UK High Court Says Home Office £1,000 Child Citizenship Fees 'Illegal' As Rights Groups Back Ruling

British ministers had failed to consider the effects of high fees on the rights of children, a judge in the case said, adding that some families found it “difficult to see how the fee could be afforded at all”.
Sputnik

The UK Home Office's £1,000 fee to register children as British citizens has been ruled unlawful in a major Court of Appeal case, it was revealed on Thursday.

Families must currently pay £1,012 to register children as UK citizens, but the process costs just £372. The remaining £640 is used to cross-subsidise the British immigration system, according to the court ruling.

The news comes after a High Court judge decided in December last year the fees were unlawful after it found a "mass of evidence" blocking children from registering as citizens, leaving potential applicants “alienated, second-best and not fully assimilated into the culture and social fabric of the UK”.
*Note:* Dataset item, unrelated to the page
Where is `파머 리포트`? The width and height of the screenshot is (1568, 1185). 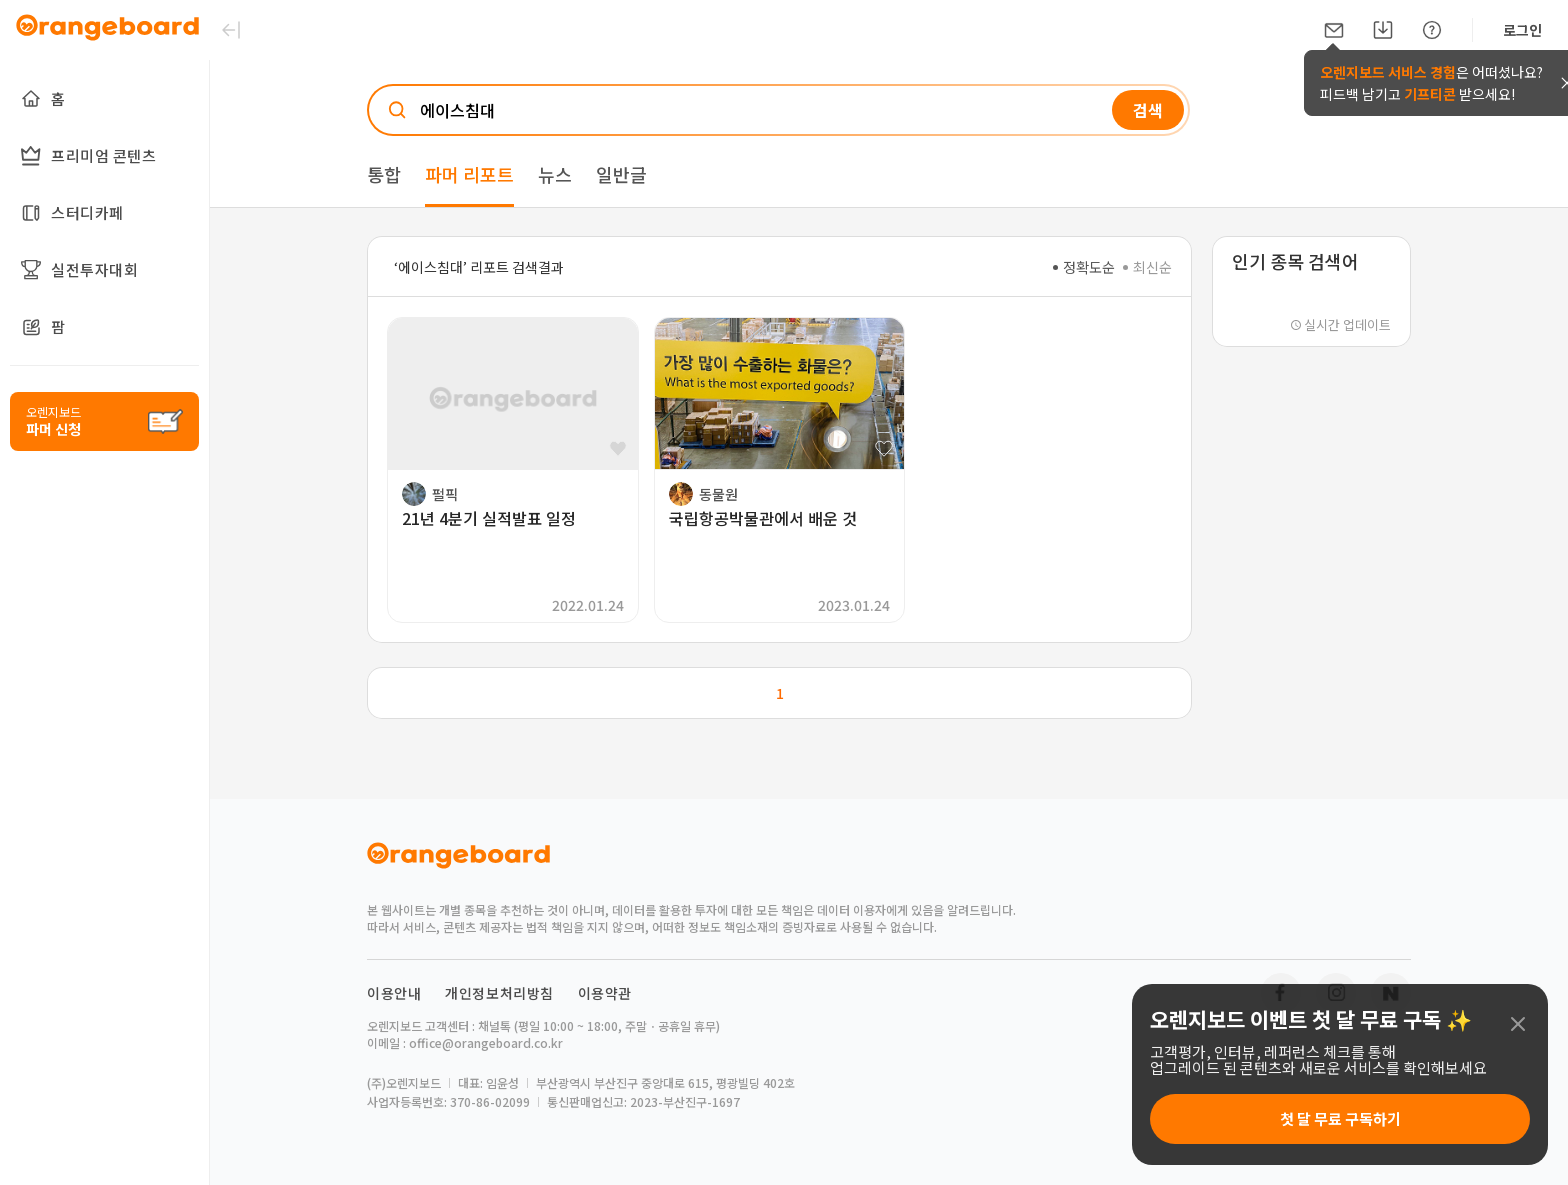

The British Home Office appealed the ruling, which said it had failed to assess the interests of children and give consideration in setting immigration fees.
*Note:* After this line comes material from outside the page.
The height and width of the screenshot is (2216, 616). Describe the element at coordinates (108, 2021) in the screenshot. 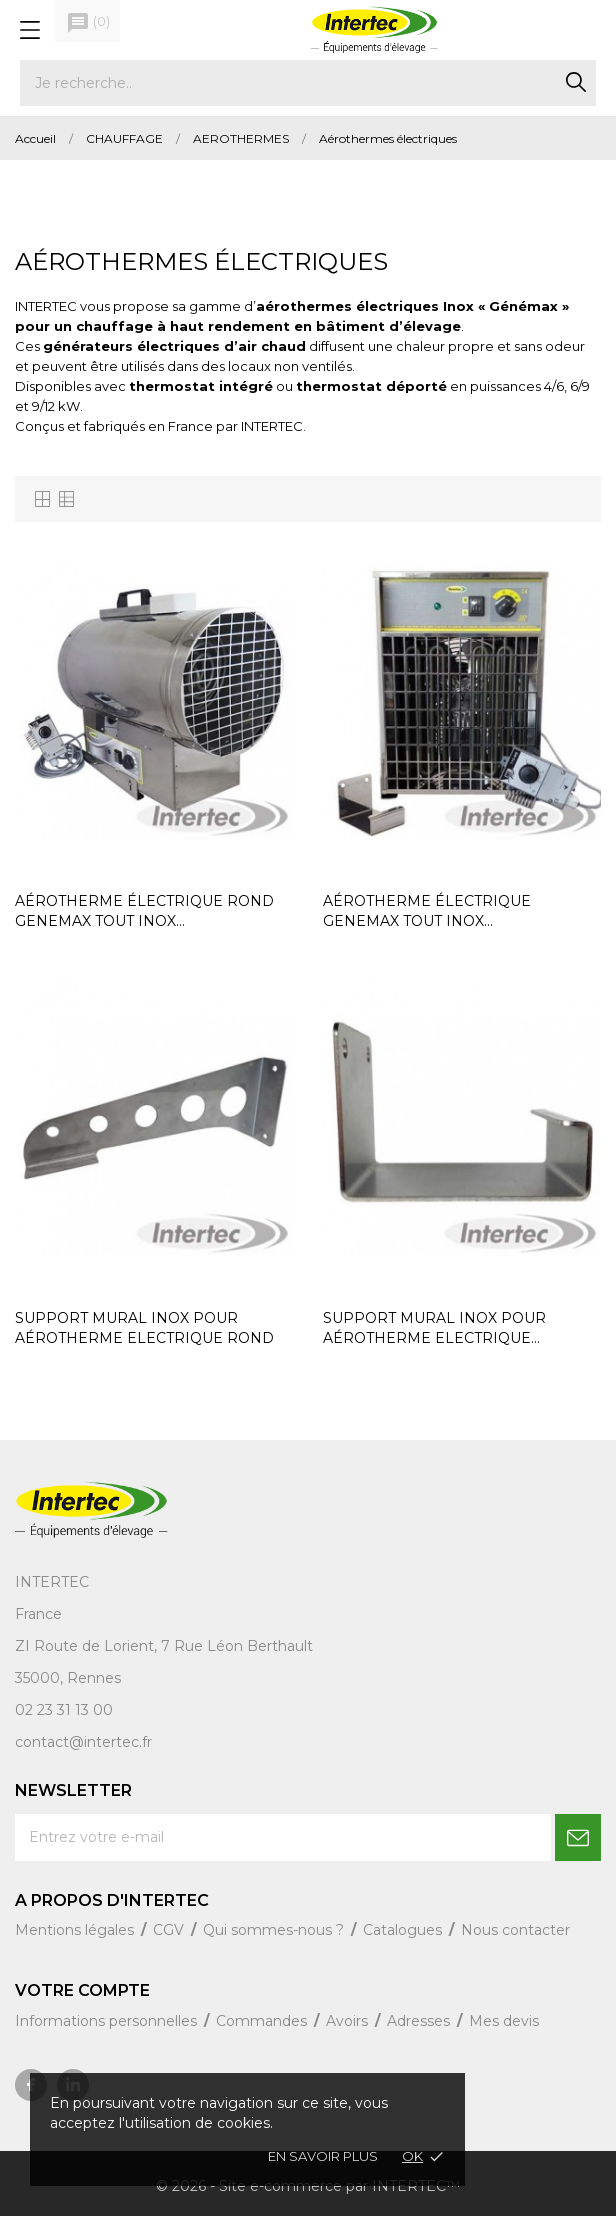

I see `Informations personnelles` at that location.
But the effort was rejected by the Court of Appeal and the government department must revise the costs, UK reports said.

Carol Bohmer, Project for the Registration of Children as British Citizens (PRCBC) said in a statement she was "delighted" courts had ruled against the "scandalously high" fees.

“But children are still being excluded – by this fee and by many other barriers, which the government should be doing all it can to remove; and we will continue in our mission to make that happen so no one is in future forced to grow up in the UK suffering the alienation and isolation that is currently the experience of so many young people,” she added.
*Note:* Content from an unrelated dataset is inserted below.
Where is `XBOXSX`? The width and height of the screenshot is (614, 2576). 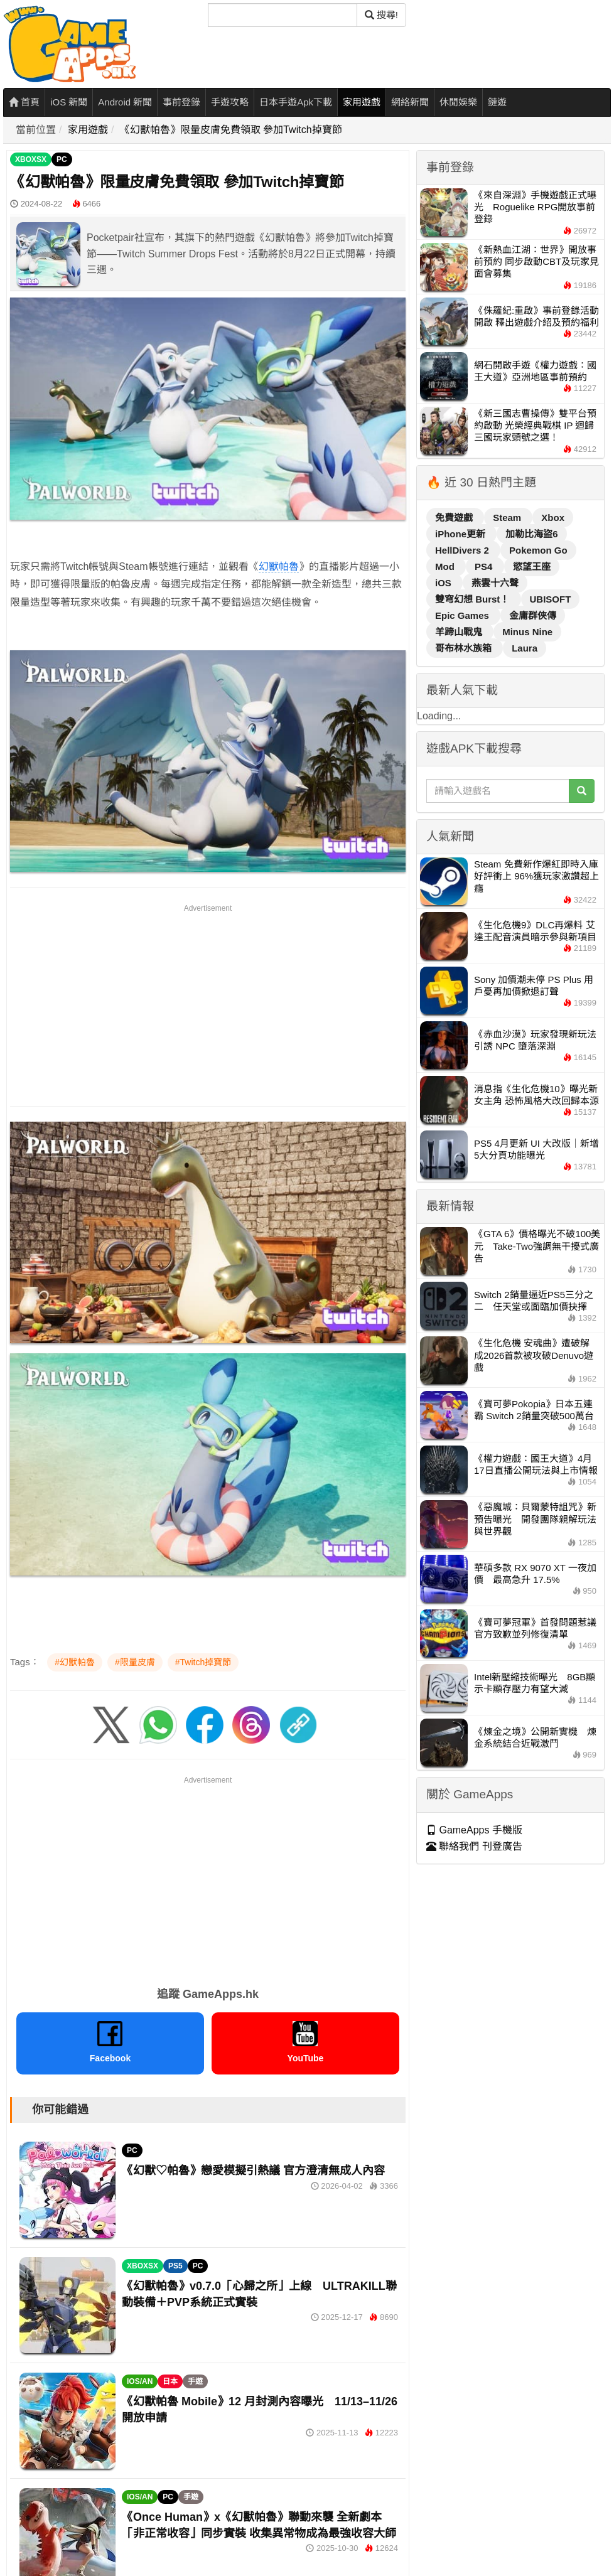 XBOXSX is located at coordinates (30, 159).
The ruling was also "another positive step", Maria Patsalos, partner of Mishcon De Reya said in a statement while urging the Home Office to "swiftly" amend the fees.

“I am no less British than any of my friends. It makes me upset to think they or other people might treat me as different if they knew I don’t have a British passport. I have a right to citizenship and have been since I was 10. I do not understand why I continue to be excluded by this huge fee,” the 13-year-old in the case named 'O' said in response to the decision.

The PRCBC estimates that roughly 120,000 children in Britain are without UK citizenship, despite 65,000 being born in the country. Over 40,000 children applied for British citizenship in 2018, the organisation added.